Delhi’s Rouse Avenue Court has approved regular bail for JP Infratech’s ex-CMD Manoj Gaur and two executives in a high-profile homebuyer fraud case. The decision comes after the CBI filed a charge sheet accusing them of failing to deliver flats despite collecting massive sums from eager customers. Samir Gaur and Sunil Sharma also walked free on similar grounds.
At the heart of the scandal is the alleged misuse of Rs 14,599 crore paid by thousands of families for residential projects around Noida. ED probes uncovered that these funds were rerouted to unrelated ventures within the JP Group, such as healthcare and sports entities, starving the housing projects of necessary capital.
The trouble began with FIRs from Delhi and UP police’s EOW following buyer complaints against JP Wish Town and JP Greens. Charges included cheating and conspiracy, leading to ED’s money laundering investigation. Gaur’s November arrest highlighted the scale of the diversion, with Rs 400 crore in assets seized in January.

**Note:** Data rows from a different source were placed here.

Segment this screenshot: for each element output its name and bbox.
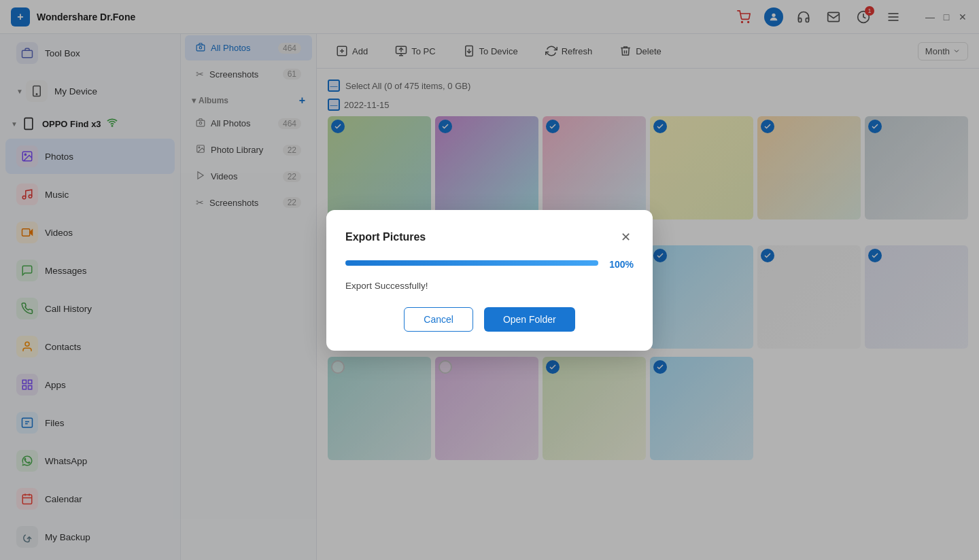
progress-bar-fill <box>345 260 598 266</box>
modal-close-button[interactable]: ✕ <box>617 229 634 245</box>
export-modal: Export Pictures ✕ 100% Export Successful… <box>326 210 653 351</box>
progress-row: 100% <box>345 259 634 274</box>
open-folder-button[interactable]: Open Folder <box>484 307 575 332</box>
modal-title: Export Pictures <box>345 231 426 243</box>
modal-header: Export Pictures ✕ <box>345 229 634 245</box>
progress-percent: 100% <box>605 259 634 270</box>
export-success-text: Export Successfully! <box>345 281 634 291</box>
modal-actions: Cancel Open Folder <box>345 307 634 332</box>
export-modal-overlay: Export Pictures ✕ 100% Export Successful… <box>0 0 979 560</box>
cancel-button[interactable]: Cancel <box>404 307 473 332</box>
progress-bar-bg <box>345 260 598 266</box>
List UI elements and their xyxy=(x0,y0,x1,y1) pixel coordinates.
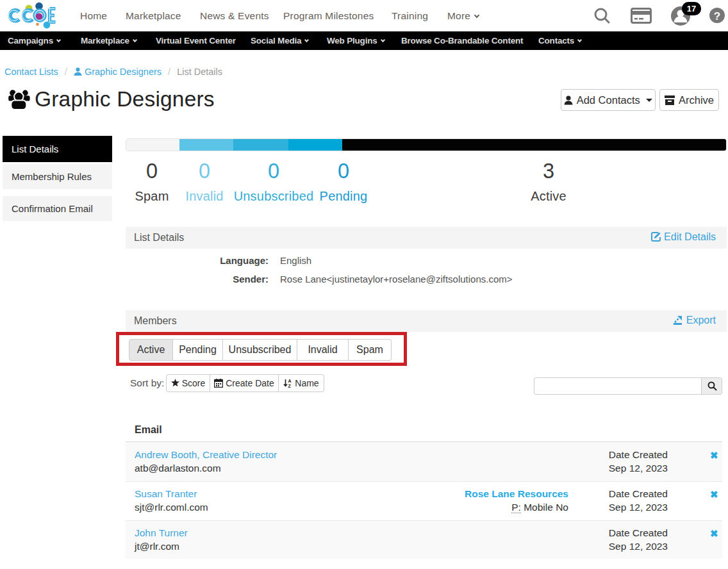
svg-text:A: A xyxy=(288,379,292,383)
svg-text:?: ? xyxy=(714,10,720,22)
svg-text:Z: Z xyxy=(288,384,292,388)
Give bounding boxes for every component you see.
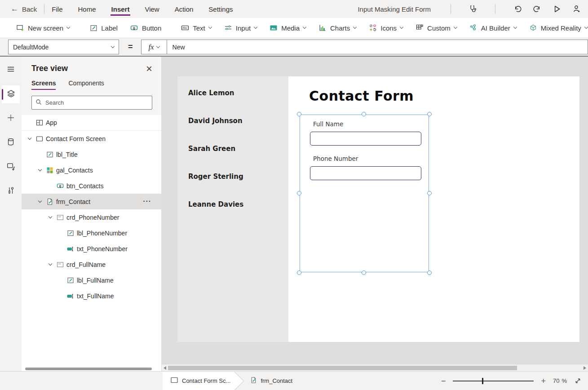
menu-action[interactable]: Action	[175, 1, 194, 17]
tree-item-txt-phonenumber[interactable]: txt_PhoneNumber	[22, 241, 161, 257]
mixed-reality-menu[interactable]: Mixed Reality	[525, 22, 588, 35]
text-menu[interactable]: Abc Text	[177, 22, 216, 35]
media-image-icon	[270, 24, 278, 31]
selection-handle[interactable]	[427, 112, 432, 116]
menu-home[interactable]: Home	[78, 1, 96, 17]
search-input[interactable]	[45, 99, 148, 106]
chevron-down-icon[interactable]	[47, 217, 54, 218]
tree-horizontal-scrollbar[interactable]	[25, 368, 152, 370]
close-icon[interactable]: ×	[146, 65, 152, 72]
charts-menu[interactable]: Charts	[314, 22, 361, 35]
gallery-item[interactable]: Sarah Green	[177, 145, 288, 173]
selection-handle[interactable]	[297, 191, 301, 195]
chevron-down-icon	[400, 25, 403, 29]
tree-search-box[interactable]	[31, 96, 152, 110]
tree-item-txt-fullname[interactable]: txt_FullName	[22, 288, 161, 304]
selection-handle[interactable]	[297, 270, 301, 275]
menu-settings[interactable]: Settings	[208, 1, 233, 17]
redo-icon[interactable]	[532, 4, 542, 14]
label-button[interactable]: Label	[85, 22, 122, 35]
tree-item-label: txt_PhoneNumber	[77, 245, 128, 253]
tab-screens[interactable]: Screens	[31, 80, 56, 90]
scrollbar-thumb[interactable]	[168, 366, 517, 370]
rail-media[interactable]	[2, 158, 20, 176]
form-title-label[interactable]: Contact Form	[309, 88, 414, 104]
zoom-out-icon[interactable]: −	[441, 377, 446, 385]
undo-icon[interactable]	[513, 4, 522, 14]
zoom-percentage-value: 70	[553, 377, 559, 384]
tree-item-crd-phonenumber[interactable]: crd_PhoneNumber	[22, 209, 161, 225]
share-person-add-icon[interactable]	[572, 4, 582, 14]
main-area: Tree view × Screens Components	[0, 57, 588, 371]
phone-number-input[interactable]	[310, 166, 421, 180]
tree-item-crd-fullname[interactable]: crd_FullName	[22, 257, 161, 272]
selected-form-control[interactable]: Full Name Phone Number	[300, 115, 429, 272]
app-icon	[35, 119, 44, 126]
scroll-right-icon[interactable]	[584, 366, 586, 370]
new-screen-button[interactable]: New screen	[12, 22, 74, 35]
zoom-in-icon[interactable]: +	[541, 377, 546, 385]
gallery-item[interactable]: Leanne Davies	[177, 200, 288, 228]
tree-item-lbl-phonenumber[interactable]: lbl_PhoneNumber	[22, 225, 161, 241]
selection-handle[interactable]	[297, 112, 301, 116]
menu-insert[interactable]: Insert	[111, 1, 130, 17]
breadcrumb-screen[interactable]: Contact Form Sc...	[163, 372, 235, 390]
button-button[interactable]: Button	[126, 22, 166, 35]
new-screen-label: New screen	[28, 24, 63, 32]
tree-item-lbl-fullname[interactable]: lbl_FullName	[22, 272, 161, 288]
chevron-down-icon[interactable]	[47, 264, 54, 265]
chevron-down-icon[interactable]	[36, 169, 44, 171]
preview-play-icon[interactable]	[552, 4, 562, 14]
custom-menu[interactable]: Custom	[411, 22, 461, 35]
mixed-reality-label: Mixed Reality	[541, 24, 581, 32]
menu-view[interactable]: View	[145, 1, 159, 17]
rail-data-sources[interactable]	[2, 134, 20, 152]
gallery-item[interactable]: Roger Sterling	[177, 173, 288, 200]
form-icon	[46, 198, 54, 205]
tree-item-gal-contacts[interactable]: gal_Contacts	[22, 162, 161, 178]
more-options-icon[interactable]: ...	[143, 195, 151, 203]
gallery-item[interactable]: Alice Lemon	[177, 89, 288, 117]
back-button[interactable]: ← Back	[11, 4, 37, 13]
input-menu[interactable]: Input	[220, 22, 261, 35]
charts-label: Charts	[330, 24, 350, 32]
tree-item-contact-form-screen[interactable]: Contact Form Screen	[22, 131, 161, 146]
equals-sign: =	[128, 42, 133, 52]
tree-item-app[interactable]: App	[22, 115, 161, 131]
selection-handle[interactable]	[427, 191, 432, 195]
rail-hamburger-menu[interactable]	[2, 61, 20, 79]
zoom-slider[interactable]	[453, 381, 534, 381]
canvas-horizontal-scrollbar[interactable]	[162, 364, 588, 371]
selection-handle[interactable]	[427, 270, 432, 275]
selection-handle[interactable]	[362, 112, 366, 116]
contacts-gallery[interactable]: Alice Lemon David Johnson Sarah Green Ro…	[177, 76, 288, 342]
icons-menu[interactable]: Icons	[364, 22, 407, 35]
rail-insert[interactable]	[2, 110, 20, 128]
chevron-down-icon[interactable]	[36, 201, 44, 202]
menu-file[interactable]: File	[52, 1, 62, 17]
breadcrumb: Contact Form Sc... frm_Contact	[163, 372, 292, 390]
tree-item-lbl-title[interactable]: lbl_Title	[22, 146, 161, 162]
chevron-down-icon[interactable]	[26, 138, 33, 139]
property-selector[interactable]: DefaultMode	[8, 40, 119, 54]
app-checker-icon[interactable]	[468, 4, 478, 14]
rail-advanced-tools[interactable]	[2, 182, 20, 200]
tools-icon	[6, 186, 15, 197]
tree-item-btn-contacts[interactable]: btn_Contacts	[22, 178, 161, 194]
rail-tree-view[interactable]	[2, 85, 20, 103]
gallery-item[interactable]: David Johnson	[177, 117, 288, 145]
tab-components[interactable]: Components	[68, 80, 104, 90]
fullscreen-expand-icon[interactable]	[574, 377, 582, 385]
formula-input[interactable]	[167, 40, 588, 54]
full-name-input[interactable]	[310, 132, 421, 146]
label-icon	[46, 151, 54, 158]
ai-builder-menu[interactable]: AI Builder	[465, 22, 521, 35]
selection-handle[interactable]	[362, 270, 366, 275]
app-screen[interactable]: Alice Lemon David Johnson Sarah Green Ro…	[177, 76, 579, 342]
chevron-down-icon	[454, 25, 457, 29]
zoom-slider-thumb[interactable]	[482, 378, 483, 384]
media-menu[interactable]: Media	[265, 22, 310, 35]
fx-dropdown[interactable]: fx	[141, 40, 167, 54]
scroll-left-icon[interactable]	[164, 366, 166, 370]
tree-item-frm-contact[interactable]: frm_Contact ...	[22, 194, 161, 209]
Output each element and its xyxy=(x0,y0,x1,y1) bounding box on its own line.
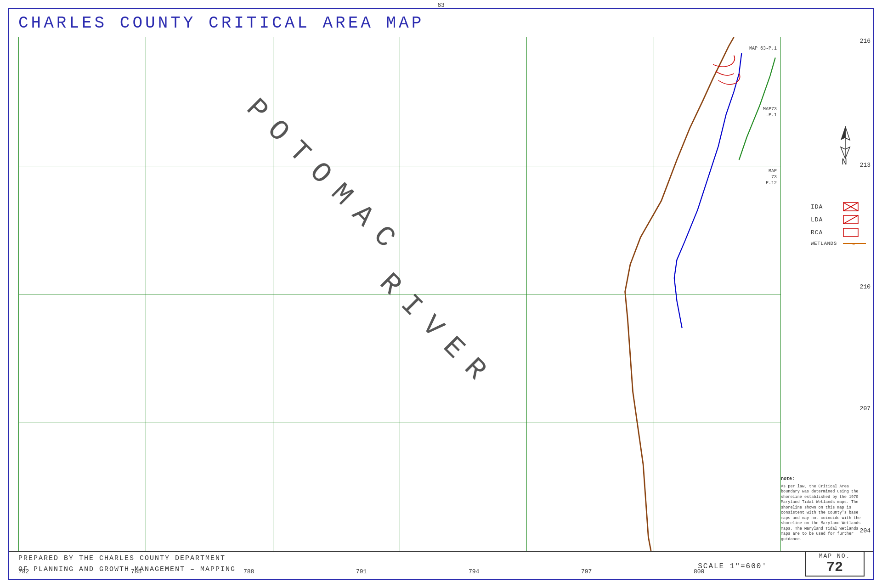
svg-rect-10 xyxy=(843,228,858,237)
legend-symbol-ida xyxy=(843,202,859,211)
legend-item-rca: RCA xyxy=(811,228,866,237)
legend-item-lda: LDA xyxy=(811,215,866,224)
coord-210: 210 xyxy=(860,283,871,290)
note-section: note: As per law, the Critical Area boun… xyxy=(781,476,866,542)
map-ref-3: MAP73P.12 xyxy=(766,168,777,186)
svg-marker-1 xyxy=(841,126,845,140)
grid-h-3 xyxy=(19,423,780,423)
grid-h-1 xyxy=(19,166,780,166)
legend-item-wetlands: WETLANDS w xyxy=(811,241,866,246)
north-arrow: N xyxy=(831,124,859,168)
map-ref-1: MAP 63-P.1 xyxy=(749,45,777,51)
legend-symbol-wetlands: w xyxy=(843,241,866,246)
note-body: As per law, the Critical Area boundary w… xyxy=(781,484,866,542)
legend-item-ida: IDA xyxy=(811,202,866,211)
coord-207: 207 xyxy=(860,405,871,412)
coord-216: 216 xyxy=(860,38,871,45)
svg-text:w: w xyxy=(852,242,855,246)
legend-label-ida: IDA xyxy=(811,204,843,210)
footer-scale: SCALE 1"=600' xyxy=(698,562,767,571)
page-number: 63 xyxy=(437,2,445,9)
footer: PREPARED BY THE CHARLES COUNTY DEPARTMEN… xyxy=(9,551,873,579)
potomac-label: POTOMAC xyxy=(239,92,411,264)
map-no-box: MAP NO. 72 xyxy=(805,551,865,577)
footer-line2: OF PLANNING AND GROWTH MANAGEMENT – MAPP… xyxy=(18,564,236,575)
note-title: note: xyxy=(781,476,866,482)
legend-label-rca: RCA xyxy=(811,229,843,236)
map-title: CHARLES COUNTY CRITICAL AREA MAP xyxy=(18,14,864,33)
footer-line1: PREPARED BY THE CHARLES COUNTY DEPARTMEN… xyxy=(18,553,236,564)
coord-213: 213 xyxy=(860,162,871,169)
svg-text:N: N xyxy=(842,157,847,165)
river-label: RIVER xyxy=(373,267,502,396)
main-container: CHARLES COUNTY CRITICAL AREA MAP POTOMAC… xyxy=(8,8,874,580)
legend-label-wetlands: WETLANDS xyxy=(811,241,843,246)
map-ref-2: MAP73-P.1 xyxy=(763,106,777,118)
footer-text: PREPARED BY THE CHARLES COUNTY DEPARTMEN… xyxy=(18,553,236,575)
legend-symbol-lda xyxy=(843,215,859,224)
map-no-label: MAP NO. xyxy=(819,553,851,560)
map-area: POTOMAC RIVER MAP 63-P.1 MAP73-P.1 MAP73… xyxy=(18,37,781,551)
legend: IDA LDA RCA WETLANDS w xyxy=(811,202,866,250)
legend-symbol-rca xyxy=(843,228,859,237)
map-no-number: 72 xyxy=(826,560,843,575)
legend-label-lda: LDA xyxy=(811,216,843,223)
svg-line-9 xyxy=(843,215,858,224)
svg-marker-2 xyxy=(845,126,850,140)
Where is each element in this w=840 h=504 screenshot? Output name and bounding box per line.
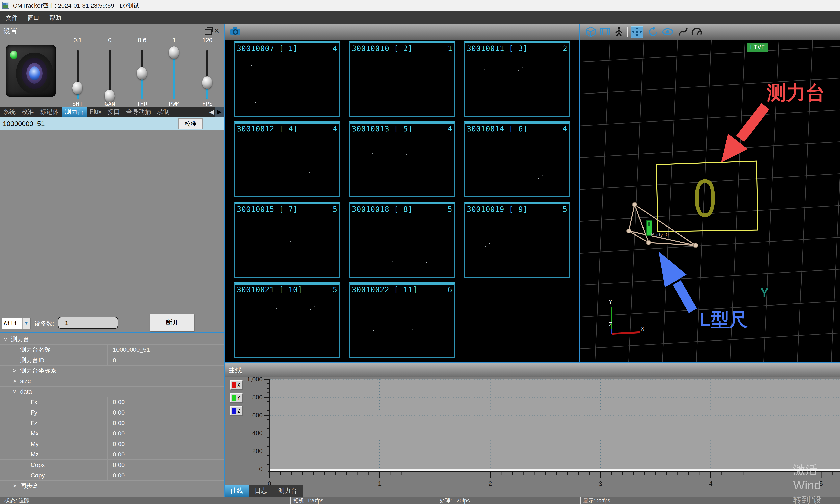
device-count-input[interactable]: 1 (58, 317, 118, 329)
camera-cell-header: 30010021 [ 10]5 (235, 285, 339, 294)
caret-closed-icon[interactable]: > (13, 365, 16, 376)
caret-open-icon[interactable]: > (10, 390, 20, 393)
property-row-My[interactable]: My0.00 (0, 439, 224, 449)
menu-item-帮助[interactable]: 帮助 (44, 11, 66, 24)
chevron-down-icon[interactable]: ▼ (22, 318, 30, 329)
y-tick-label: 200 (252, 448, 263, 455)
camera-view-icon[interactable] (230, 26, 241, 37)
camera-cell[interactable]: 30010021 [ 10]5 (234, 282, 340, 358)
tab-校准[interactable]: 校准 (19, 107, 37, 117)
slider-handle[interactable] (137, 67, 147, 79)
bottom-tab-测力台[interactable]: 测力台 (273, 485, 303, 497)
menu-item-窗口[interactable]: 窗口 (22, 11, 44, 24)
camera-cell-header: 30010011 [ 3]2 (465, 43, 569, 53)
caret-closed-icon[interactable]: > (13, 481, 16, 491)
camera-cell[interactable]: 30010007 [ 1]4 (234, 41, 340, 117)
camera-cell-header: 30010018 [ 8]5 (350, 204, 454, 214)
calibrate-button[interactable]: 校准 (178, 119, 203, 129)
property-label: Fz (0, 418, 107, 428)
view-toolbar (225, 24, 840, 40)
tab-接口[interactable]: 接口 (105, 107, 123, 117)
curve-tool-icon[interactable] (677, 26, 689, 38)
float-panel-icon[interactable] (205, 30, 212, 35)
property-row-data[interactable]: >data (0, 386, 224, 397)
live-badge: LIVE (747, 42, 768, 52)
property-row-Copy[interactable]: Copy0.00 (0, 470, 224, 481)
marker-dot (523, 245, 524, 246)
property-row-Fx[interactable]: Fx0.00 (0, 397, 224, 408)
marker-dot (489, 243, 490, 244)
tab-系统[interactable]: 系统 (0, 107, 19, 117)
marker-dot (294, 238, 296, 239)
film-icon[interactable] (600, 26, 611, 38)
tab-录制[interactable]: 录制 (154, 107, 173, 117)
property-value: 0.00 (107, 439, 224, 449)
skeleton-icon[interactable] (613, 26, 625, 38)
tab-测力台[interactable]: 测力台 (62, 107, 87, 117)
pan-tool-icon[interactable] (631, 26, 643, 38)
cube-view-icon[interactable] (585, 26, 596, 38)
x-tick-label: 4 (709, 480, 712, 487)
property-row-测力台[interactable]: >测力台 (0, 334, 224, 345)
caret-open-icon[interactable]: > (1, 338, 11, 341)
marker-dot (542, 175, 543, 176)
camera-cell[interactable]: 30010013 [ 5]4 (349, 121, 455, 197)
menu-item-文件[interactable]: 文件 (1, 11, 22, 24)
slider-label: SHT (64, 100, 92, 107)
force-plate-list-item[interactable]: 10000000_51 校准 (0, 117, 224, 130)
property-row-测力台坐标系[interactable]: >测力台坐标系 (0, 365, 224, 376)
camera-cell[interactable]: 30010018 [ 8]5 (349, 201, 455, 278)
tab-scroll-right-icon[interactable]: ▶ (215, 107, 224, 117)
camera-marker-count: 5 (448, 205, 452, 214)
bottom-tab-日志[interactable]: 日志 (249, 485, 273, 497)
property-label: 测力台ID (0, 355, 107, 365)
camera-cell[interactable]: 30010011 [ 3]2 (464, 41, 570, 117)
disconnect-button[interactable]: 断开 (150, 314, 195, 331)
marker-dot (372, 153, 373, 154)
tab-标记体[interactable]: 标记体 (37, 107, 62, 117)
camera-cell-header: 30010010 [ 2]1 (350, 43, 454, 53)
camera-cell[interactable]: 30010014 [ 6]4 (464, 121, 570, 197)
camera-id: 30010014 [ 6] (467, 125, 528, 133)
property-row-同步盒[interactable]: >同步盒 (0, 481, 224, 491)
property-row-测力台ID[interactable]: 测力台ID0 (0, 355, 224, 365)
slider-value: 0 (96, 37, 124, 43)
camera-id: 30010019 [ 9] (467, 205, 528, 214)
bottom-tab-bar: 曲线日志测力台 (225, 485, 303, 497)
marker-dot (251, 65, 252, 66)
slider-handle[interactable] (202, 76, 212, 89)
chart-plot: 02004006008001,000012345 (225, 363, 840, 497)
gauge-icon[interactable] (691, 26, 702, 38)
camera-cell[interactable]: 30010010 [ 2]1 (349, 41, 455, 117)
close-panel-icon[interactable]: × (214, 24, 219, 37)
property-row-Copx[interactable]: Copx0.00 (0, 460, 224, 470)
property-row-size[interactable]: >size (0, 376, 224, 386)
camera-cell[interactable]: 30010019 [ 9]5 (464, 201, 570, 278)
camera-marker-count: 4 (333, 125, 337, 133)
tab-Flux[interactable]: Flux (87, 107, 105, 117)
camera-cell[interactable]: 30010022 [ 11]6 (349, 282, 455, 358)
rotate-tool-icon[interactable] (647, 26, 659, 38)
property-label: Fx (0, 397, 107, 407)
property-row-Fz[interactable]: Fz0.00 (0, 418, 224, 428)
tab-scroll-left-icon[interactable]: ◀ (208, 108, 215, 115)
property-row-Mx[interactable]: Mx0.00 (0, 428, 224, 439)
3d-viewport[interactable]: LIVE 0 测力台 L型尺 Y Body_0 Y Z X (580, 40, 840, 362)
property-row-Mz[interactable]: Mz0.00 (0, 449, 224, 460)
property-row-测力台名称[interactable]: 测力台名称10000000_51 (0, 345, 224, 355)
slider-handle[interactable] (169, 46, 179, 59)
eye-icon[interactable] (662, 26, 673, 38)
property-value: 0.00 (107, 408, 224, 417)
slider-handle[interactable] (72, 82, 83, 94)
caret-closed-icon[interactable]: > (13, 376, 16, 386)
camera-preview-image (6, 45, 56, 97)
camera-cell[interactable]: 30010015 [ 7]5 (234, 201, 340, 278)
camera-cell[interactable]: 30010012 [ 4]4 (234, 121, 340, 197)
gizmo-y-label: Y (609, 299, 612, 305)
property-value: 0.00 (107, 418, 224, 428)
camera-id: 30010013 [ 5] (352, 125, 413, 133)
property-row-Fy[interactable]: Fy0.00 (0, 408, 224, 418)
tab-全身动捕[interactable]: 全身动捕 (123, 107, 154, 117)
vendor-dropdown[interactable]: Aili ▼ (2, 318, 31, 329)
bottom-tab-曲线[interactable]: 曲线 (225, 485, 249, 497)
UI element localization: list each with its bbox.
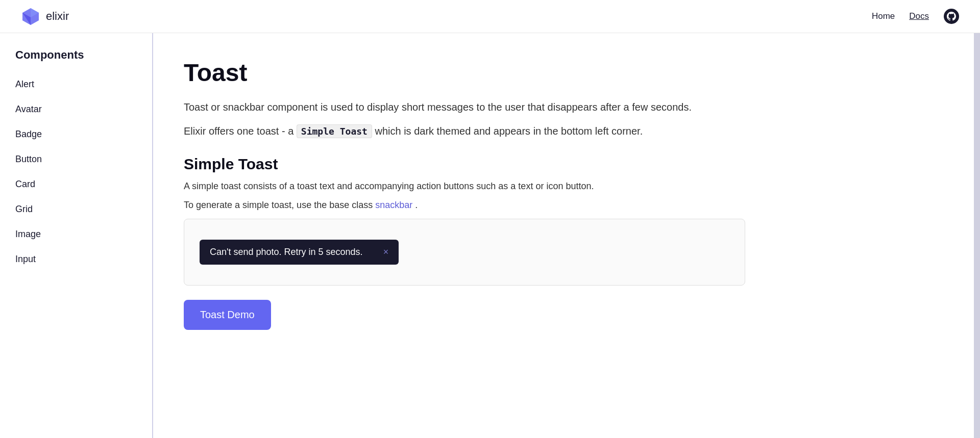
section-desc2-prefix: To generate a simple toast, use the base… [184,200,375,210]
main-layout: Components Alert Avatar Badge Button Car… [0,33,980,438]
content-area: Toast Toast or snackbar component is use… [153,33,974,438]
section-desc1: A simple toast consists of a toast text … [184,181,943,192]
inline-code: Simple Toast [297,124,372,138]
snackbar-message: Can't send photo. Retry in 5 seconds. [210,247,363,257]
section-desc2-suffix: . [415,200,418,210]
sidebar-item-badge[interactable]: Badge [0,122,152,147]
inline-note-suffix: which is dark themed and appears in the … [375,125,643,137]
section-desc2: To generate a simple toast, use the base… [184,200,943,211]
sidebar-item-alert[interactable]: Alert [0,72,152,97]
sidebar-item-card[interactable]: Card [0,172,152,197]
snackbar-close-button[interactable]: × [383,247,389,257]
sidebar-item-grid[interactable]: Grid [0,197,152,222]
snackbar-component: Can't send photo. Retry in 5 seconds. × [200,240,399,265]
demo-preview-box: Can't send photo. Retry in 5 seconds. × [184,219,745,286]
sidebar-item-button[interactable]: Button [0,147,152,172]
header-nav: Home Docs [872,8,960,24]
right-scrollbar[interactable] [974,33,980,438]
github-icon[interactable] [943,8,960,24]
nav-docs[interactable]: Docs [909,11,929,21]
sidebar-item-image[interactable]: Image [0,222,152,247]
sidebar: Components Alert Avatar Badge Button Car… [0,33,153,438]
snackbar-class-link[interactable]: snackbar [375,200,412,210]
logo-text: elixir [46,10,69,23]
svg-point-3 [944,9,959,24]
close-icon: × [383,247,389,257]
inline-note: Elixir offers one toast - a Simple Toast… [184,125,943,137]
section-title: Simple Toast [184,156,943,173]
header: elixir Home Docs [0,0,980,33]
inline-note-prefix: Elixir offers one toast - a [184,125,297,137]
toast-demo-button[interactable]: Toast Demo [184,300,271,330]
logo[interactable]: elixir [20,6,69,27]
page-title: Toast [184,59,943,87]
page-description: Toast or snackbar component is used to d… [184,99,745,115]
nav-home[interactable]: Home [872,11,895,21]
sidebar-item-input[interactable]: Input [0,247,152,272]
sidebar-item-avatar[interactable]: Avatar [0,97,152,122]
logo-icon [20,6,41,27]
sidebar-title: Components [0,48,152,72]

Despite this bail in the CBI matter, Gaur stays behind bars over ED charges. The case exposes deep-rooted issues in India’s real estate, where developers collect crores upfront but prioritize other businesses over completing homes. Buyers, many middle-class savers, have waited years for possession, their life savings tied up in unfinished towers.
Legal experts see this as procedural progress for the accused, but the ED’s stringent pursuit suggests prolonged courtroom drama ahead. For affected families, justice remains elusive until projects resume or refunds materialize.